Segment Start: Records provided

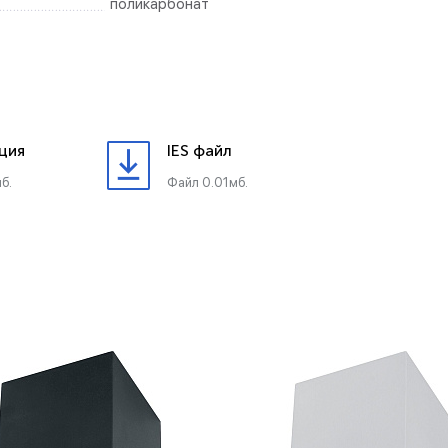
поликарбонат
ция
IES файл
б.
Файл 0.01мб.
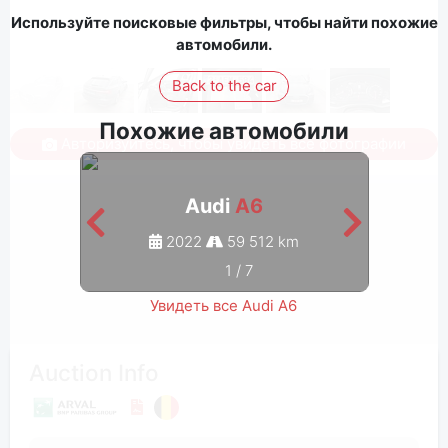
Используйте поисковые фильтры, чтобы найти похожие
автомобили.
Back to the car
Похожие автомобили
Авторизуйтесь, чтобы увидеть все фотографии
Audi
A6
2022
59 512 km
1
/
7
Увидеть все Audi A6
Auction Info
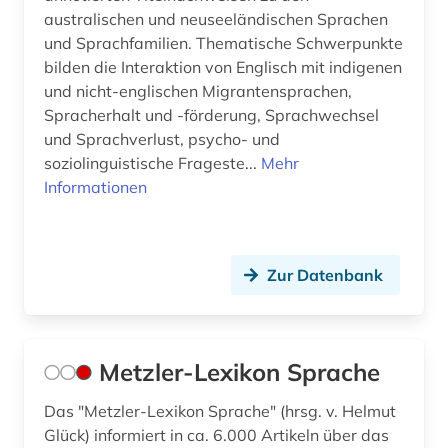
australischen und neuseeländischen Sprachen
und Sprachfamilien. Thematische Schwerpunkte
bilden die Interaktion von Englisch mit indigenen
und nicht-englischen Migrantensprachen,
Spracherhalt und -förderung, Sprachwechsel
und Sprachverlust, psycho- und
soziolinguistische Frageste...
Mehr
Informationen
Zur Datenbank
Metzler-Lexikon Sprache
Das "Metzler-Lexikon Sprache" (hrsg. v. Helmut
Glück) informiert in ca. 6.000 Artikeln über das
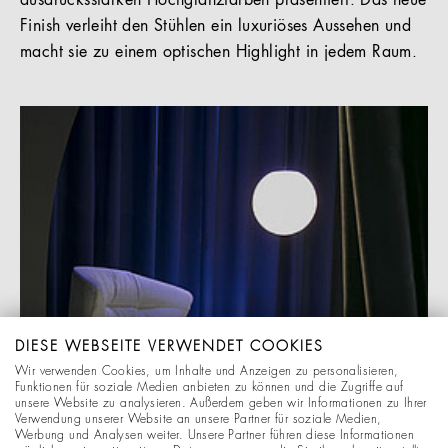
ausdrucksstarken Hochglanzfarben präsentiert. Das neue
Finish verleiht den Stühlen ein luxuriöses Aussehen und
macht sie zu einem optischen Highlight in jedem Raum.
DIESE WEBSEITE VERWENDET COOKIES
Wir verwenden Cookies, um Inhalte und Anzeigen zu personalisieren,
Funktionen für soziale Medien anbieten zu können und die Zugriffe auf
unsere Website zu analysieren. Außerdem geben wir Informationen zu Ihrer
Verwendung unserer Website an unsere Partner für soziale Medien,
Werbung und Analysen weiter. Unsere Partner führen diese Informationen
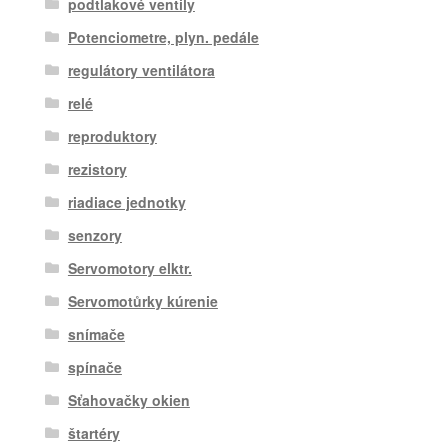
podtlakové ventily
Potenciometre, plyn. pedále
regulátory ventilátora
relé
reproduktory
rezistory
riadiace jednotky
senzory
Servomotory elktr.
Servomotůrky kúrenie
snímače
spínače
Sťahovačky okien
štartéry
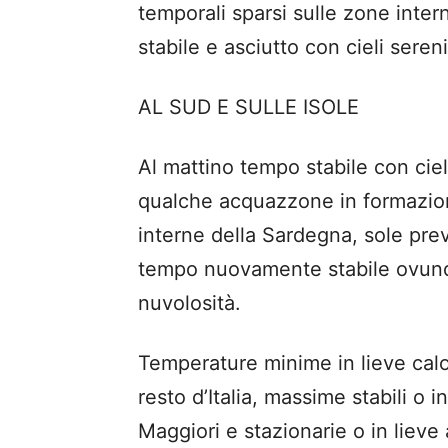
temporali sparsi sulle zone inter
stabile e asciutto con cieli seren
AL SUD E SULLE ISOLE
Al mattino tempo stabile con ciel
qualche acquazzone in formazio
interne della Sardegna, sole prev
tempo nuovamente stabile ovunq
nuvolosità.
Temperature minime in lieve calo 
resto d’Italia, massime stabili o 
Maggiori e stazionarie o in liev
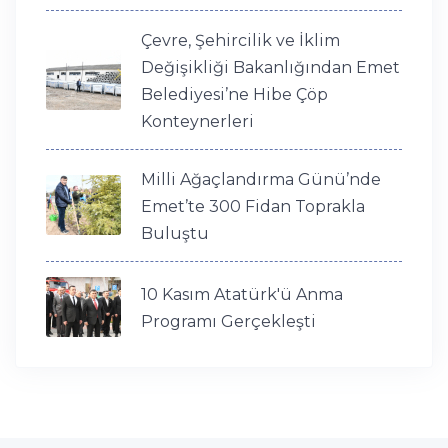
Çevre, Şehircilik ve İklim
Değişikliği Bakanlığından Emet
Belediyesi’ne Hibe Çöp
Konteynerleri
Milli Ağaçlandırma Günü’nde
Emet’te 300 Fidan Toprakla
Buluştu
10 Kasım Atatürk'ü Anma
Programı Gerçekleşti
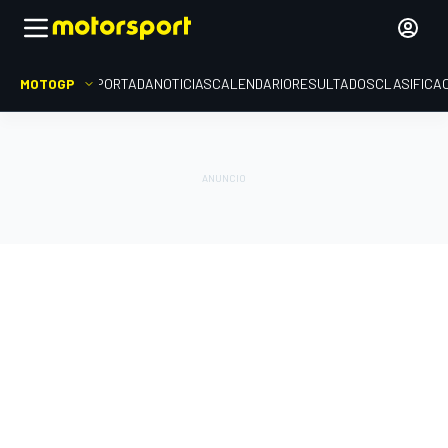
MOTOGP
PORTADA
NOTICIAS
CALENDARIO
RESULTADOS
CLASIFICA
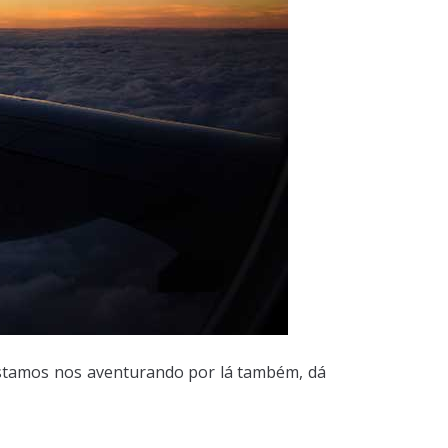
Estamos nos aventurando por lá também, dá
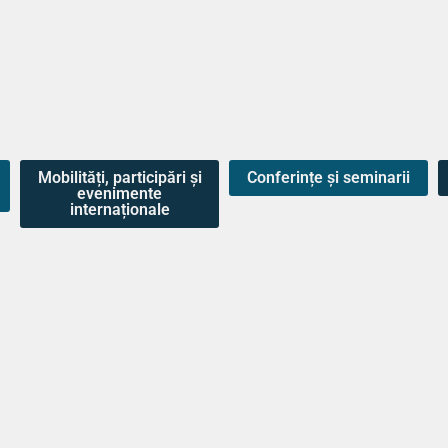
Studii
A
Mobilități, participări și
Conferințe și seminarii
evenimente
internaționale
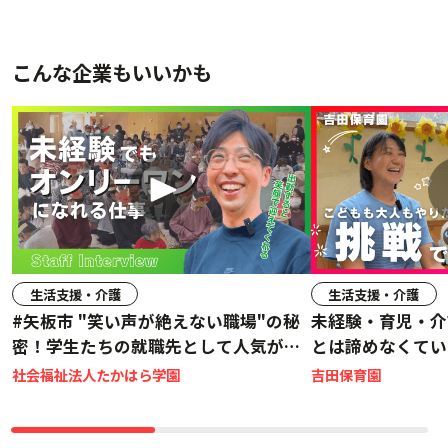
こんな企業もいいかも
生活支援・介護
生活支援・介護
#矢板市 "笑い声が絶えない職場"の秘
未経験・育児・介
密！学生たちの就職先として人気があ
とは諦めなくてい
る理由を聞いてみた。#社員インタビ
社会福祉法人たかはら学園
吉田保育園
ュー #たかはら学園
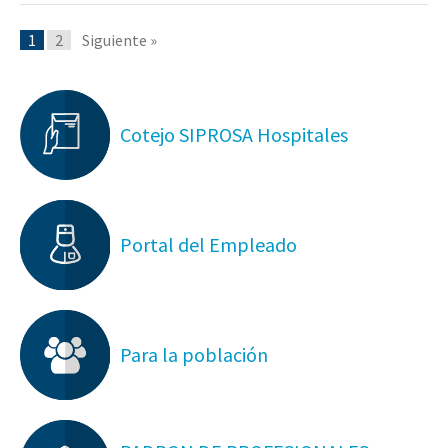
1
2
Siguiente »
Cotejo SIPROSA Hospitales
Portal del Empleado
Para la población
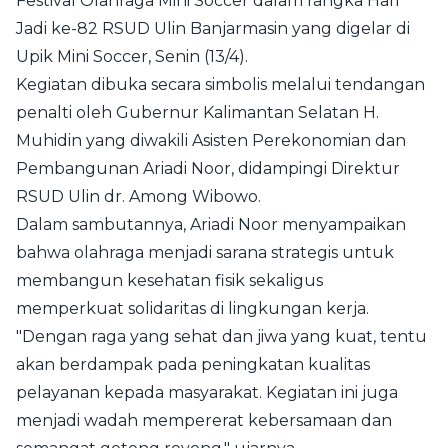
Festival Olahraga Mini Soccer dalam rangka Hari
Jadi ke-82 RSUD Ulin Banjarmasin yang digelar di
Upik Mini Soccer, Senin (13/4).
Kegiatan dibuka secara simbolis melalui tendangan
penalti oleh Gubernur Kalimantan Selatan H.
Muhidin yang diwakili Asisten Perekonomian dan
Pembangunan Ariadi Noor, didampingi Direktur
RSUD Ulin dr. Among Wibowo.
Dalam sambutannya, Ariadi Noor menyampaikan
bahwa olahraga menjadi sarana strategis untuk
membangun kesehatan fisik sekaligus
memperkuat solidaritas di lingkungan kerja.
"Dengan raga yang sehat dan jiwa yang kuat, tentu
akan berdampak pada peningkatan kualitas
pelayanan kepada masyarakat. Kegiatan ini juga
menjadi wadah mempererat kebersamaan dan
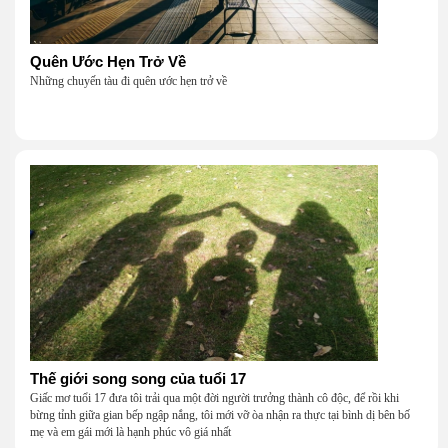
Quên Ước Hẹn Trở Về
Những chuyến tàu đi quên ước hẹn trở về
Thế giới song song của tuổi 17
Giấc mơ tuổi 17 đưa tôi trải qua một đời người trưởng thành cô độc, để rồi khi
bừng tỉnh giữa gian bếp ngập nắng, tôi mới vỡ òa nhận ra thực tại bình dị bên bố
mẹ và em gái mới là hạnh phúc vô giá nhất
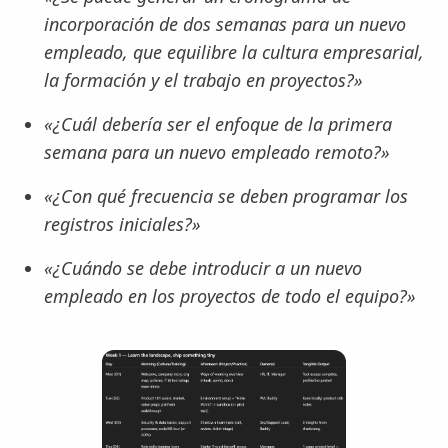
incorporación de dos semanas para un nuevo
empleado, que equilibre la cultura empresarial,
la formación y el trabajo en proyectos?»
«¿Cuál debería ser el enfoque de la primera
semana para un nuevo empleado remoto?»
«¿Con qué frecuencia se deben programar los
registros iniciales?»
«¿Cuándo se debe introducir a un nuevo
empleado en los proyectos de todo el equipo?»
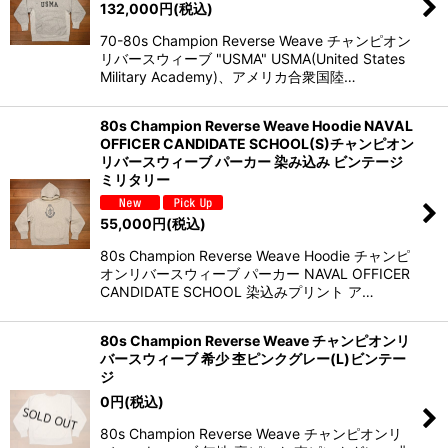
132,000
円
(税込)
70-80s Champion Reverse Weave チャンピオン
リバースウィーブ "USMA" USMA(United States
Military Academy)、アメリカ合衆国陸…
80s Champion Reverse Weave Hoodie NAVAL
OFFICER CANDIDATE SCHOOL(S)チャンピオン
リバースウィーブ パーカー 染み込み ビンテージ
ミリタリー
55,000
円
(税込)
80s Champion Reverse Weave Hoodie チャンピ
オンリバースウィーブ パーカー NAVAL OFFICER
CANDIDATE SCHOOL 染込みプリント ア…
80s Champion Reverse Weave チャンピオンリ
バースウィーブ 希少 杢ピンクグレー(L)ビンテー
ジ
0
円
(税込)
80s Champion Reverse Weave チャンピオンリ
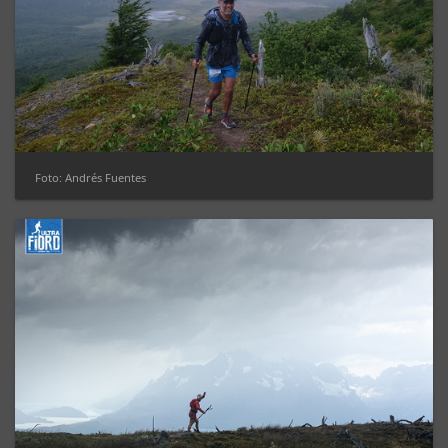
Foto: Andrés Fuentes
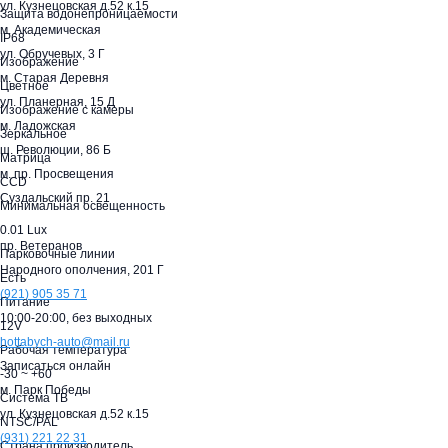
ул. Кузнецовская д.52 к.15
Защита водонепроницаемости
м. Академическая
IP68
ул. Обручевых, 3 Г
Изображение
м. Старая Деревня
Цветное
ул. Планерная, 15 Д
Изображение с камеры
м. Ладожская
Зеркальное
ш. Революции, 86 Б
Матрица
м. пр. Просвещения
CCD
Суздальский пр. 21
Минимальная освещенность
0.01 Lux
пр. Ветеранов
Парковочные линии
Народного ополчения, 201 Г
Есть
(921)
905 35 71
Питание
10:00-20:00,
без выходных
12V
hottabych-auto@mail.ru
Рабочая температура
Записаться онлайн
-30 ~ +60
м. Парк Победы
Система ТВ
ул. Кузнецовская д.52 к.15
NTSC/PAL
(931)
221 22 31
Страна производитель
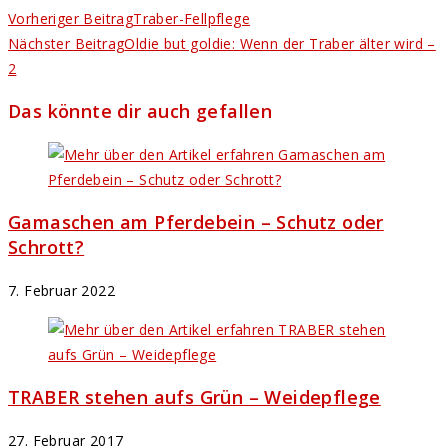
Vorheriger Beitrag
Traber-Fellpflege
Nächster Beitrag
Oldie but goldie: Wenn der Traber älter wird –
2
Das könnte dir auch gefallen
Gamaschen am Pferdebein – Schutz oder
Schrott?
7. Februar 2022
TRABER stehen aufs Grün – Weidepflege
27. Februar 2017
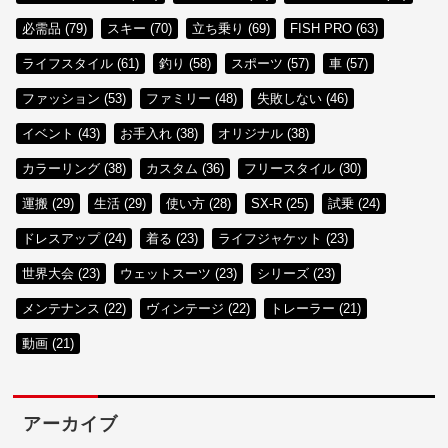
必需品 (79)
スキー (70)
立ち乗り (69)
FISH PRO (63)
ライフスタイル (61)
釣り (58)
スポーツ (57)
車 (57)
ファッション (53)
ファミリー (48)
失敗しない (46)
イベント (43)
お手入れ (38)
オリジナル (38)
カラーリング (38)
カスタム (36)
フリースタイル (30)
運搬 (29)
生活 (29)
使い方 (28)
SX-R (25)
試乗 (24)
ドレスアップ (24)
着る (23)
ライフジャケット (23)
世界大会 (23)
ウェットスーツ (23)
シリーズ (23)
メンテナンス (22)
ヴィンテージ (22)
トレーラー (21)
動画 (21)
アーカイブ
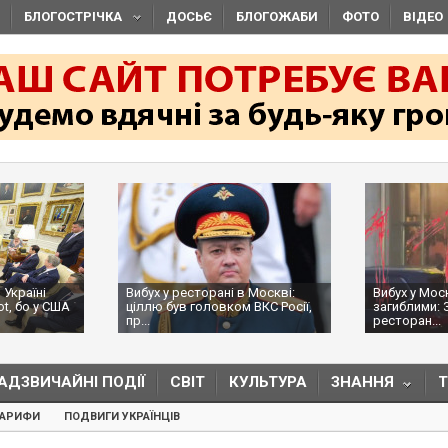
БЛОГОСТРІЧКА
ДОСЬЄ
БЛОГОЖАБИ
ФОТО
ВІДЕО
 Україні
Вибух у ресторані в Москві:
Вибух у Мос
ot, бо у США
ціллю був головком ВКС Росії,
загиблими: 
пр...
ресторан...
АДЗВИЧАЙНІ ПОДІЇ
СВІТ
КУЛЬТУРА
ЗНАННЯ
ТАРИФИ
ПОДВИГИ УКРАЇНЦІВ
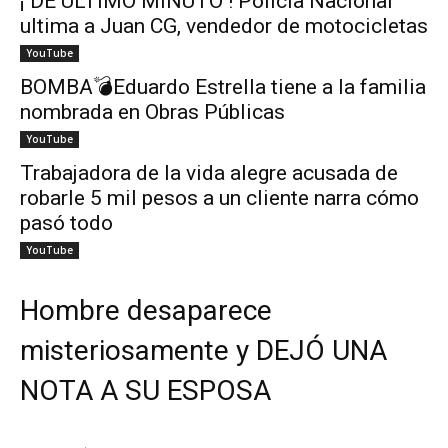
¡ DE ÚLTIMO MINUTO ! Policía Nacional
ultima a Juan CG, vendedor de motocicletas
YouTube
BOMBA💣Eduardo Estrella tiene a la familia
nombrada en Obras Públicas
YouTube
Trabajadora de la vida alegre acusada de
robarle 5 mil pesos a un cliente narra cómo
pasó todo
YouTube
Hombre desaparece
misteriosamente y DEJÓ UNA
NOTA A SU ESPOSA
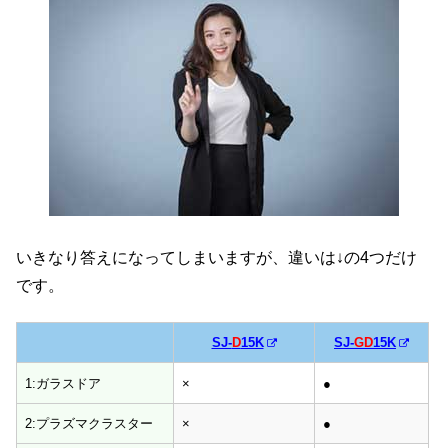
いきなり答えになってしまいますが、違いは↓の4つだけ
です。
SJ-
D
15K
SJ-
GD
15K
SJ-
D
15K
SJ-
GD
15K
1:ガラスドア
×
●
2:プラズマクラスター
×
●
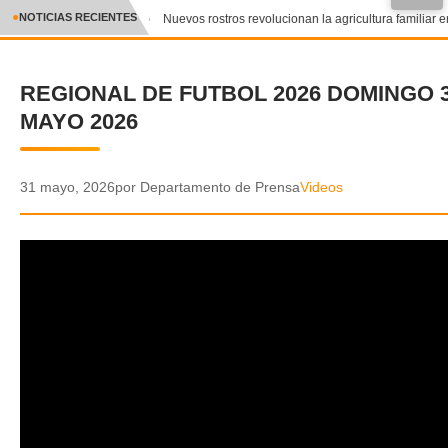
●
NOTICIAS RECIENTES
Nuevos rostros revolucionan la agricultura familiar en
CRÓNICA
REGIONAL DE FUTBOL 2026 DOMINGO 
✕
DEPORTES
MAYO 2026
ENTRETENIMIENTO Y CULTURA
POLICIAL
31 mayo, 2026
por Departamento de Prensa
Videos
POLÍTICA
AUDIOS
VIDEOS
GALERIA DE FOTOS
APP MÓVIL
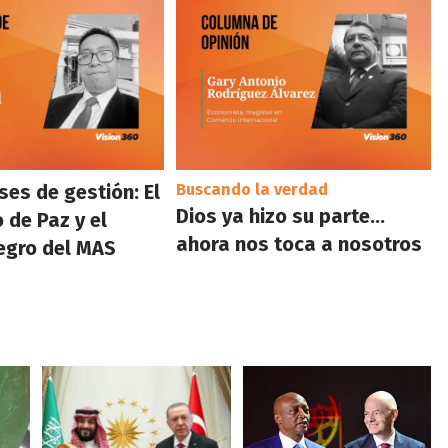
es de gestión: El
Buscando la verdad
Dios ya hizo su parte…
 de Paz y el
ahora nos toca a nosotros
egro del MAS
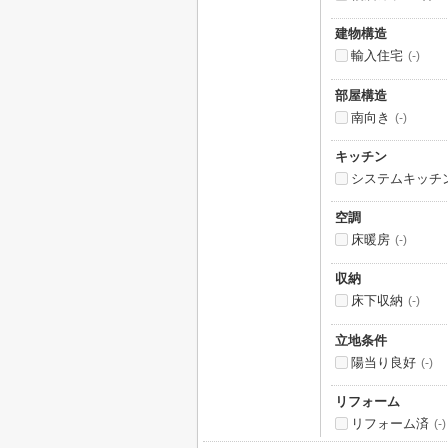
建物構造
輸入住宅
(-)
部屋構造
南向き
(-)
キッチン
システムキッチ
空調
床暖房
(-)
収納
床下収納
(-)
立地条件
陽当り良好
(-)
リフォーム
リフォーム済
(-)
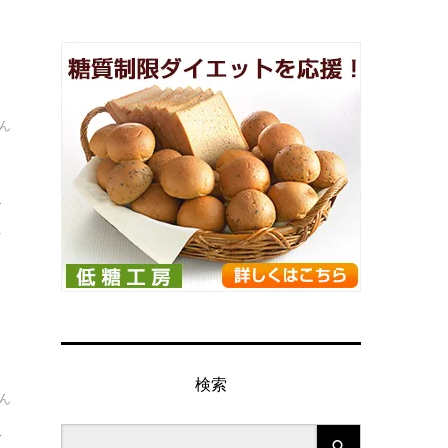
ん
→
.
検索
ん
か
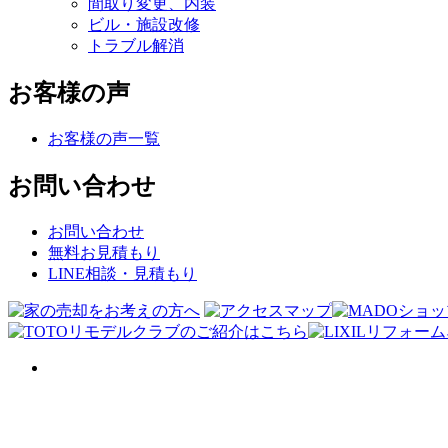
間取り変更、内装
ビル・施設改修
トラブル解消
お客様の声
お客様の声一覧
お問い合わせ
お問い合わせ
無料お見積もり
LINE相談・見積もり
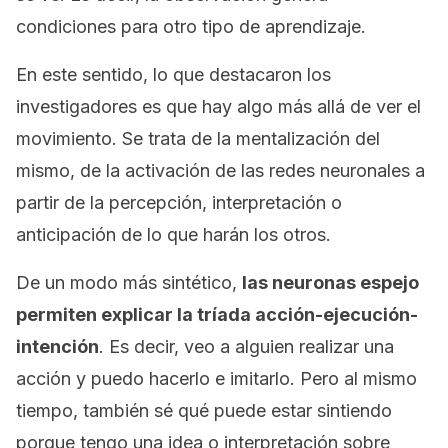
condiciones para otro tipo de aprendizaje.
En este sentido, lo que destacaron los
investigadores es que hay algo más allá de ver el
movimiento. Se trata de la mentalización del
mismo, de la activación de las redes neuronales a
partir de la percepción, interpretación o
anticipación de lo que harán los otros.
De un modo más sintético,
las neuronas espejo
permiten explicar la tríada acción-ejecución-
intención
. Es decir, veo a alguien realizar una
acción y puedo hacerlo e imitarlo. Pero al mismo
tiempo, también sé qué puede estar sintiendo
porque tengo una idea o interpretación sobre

Segment End: Records provided

## Brief
Find each line in the records above that contains "interpretación", and copy it.

## Exercise solution
partir de la percepción, interpretación o
porque tengo una idea o interpretación sobre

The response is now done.